* _What to work on_
Please copy out all lines of the entries that contain the word "пешеходов".

..............................

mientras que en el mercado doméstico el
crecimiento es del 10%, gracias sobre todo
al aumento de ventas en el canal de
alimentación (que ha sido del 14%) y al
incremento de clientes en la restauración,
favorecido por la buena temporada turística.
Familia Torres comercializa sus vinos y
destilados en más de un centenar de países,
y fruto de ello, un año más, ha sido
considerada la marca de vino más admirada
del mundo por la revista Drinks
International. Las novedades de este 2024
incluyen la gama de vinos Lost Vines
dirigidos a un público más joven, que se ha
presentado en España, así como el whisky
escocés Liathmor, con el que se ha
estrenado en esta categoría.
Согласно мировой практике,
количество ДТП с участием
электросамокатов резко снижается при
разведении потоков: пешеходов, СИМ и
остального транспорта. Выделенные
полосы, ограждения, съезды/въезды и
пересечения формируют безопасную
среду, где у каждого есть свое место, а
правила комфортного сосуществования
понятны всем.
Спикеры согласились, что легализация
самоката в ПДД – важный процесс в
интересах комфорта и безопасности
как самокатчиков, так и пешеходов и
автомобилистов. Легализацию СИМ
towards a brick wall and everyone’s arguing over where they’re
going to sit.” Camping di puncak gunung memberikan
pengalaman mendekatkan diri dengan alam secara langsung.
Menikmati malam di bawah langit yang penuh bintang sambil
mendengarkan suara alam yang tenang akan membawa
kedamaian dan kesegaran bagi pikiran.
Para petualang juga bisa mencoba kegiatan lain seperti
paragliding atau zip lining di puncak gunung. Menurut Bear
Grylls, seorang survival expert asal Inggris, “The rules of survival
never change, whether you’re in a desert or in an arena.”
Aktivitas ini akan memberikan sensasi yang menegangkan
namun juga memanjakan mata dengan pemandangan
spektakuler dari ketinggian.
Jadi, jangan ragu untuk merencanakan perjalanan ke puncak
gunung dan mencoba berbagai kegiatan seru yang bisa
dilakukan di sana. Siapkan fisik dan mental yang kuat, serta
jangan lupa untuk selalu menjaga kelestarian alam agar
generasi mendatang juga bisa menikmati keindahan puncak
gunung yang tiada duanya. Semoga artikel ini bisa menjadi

..............................

* _Result_
разведении потоков: пешеходов, СИМ и
как самокатчиков, так и пешеходов и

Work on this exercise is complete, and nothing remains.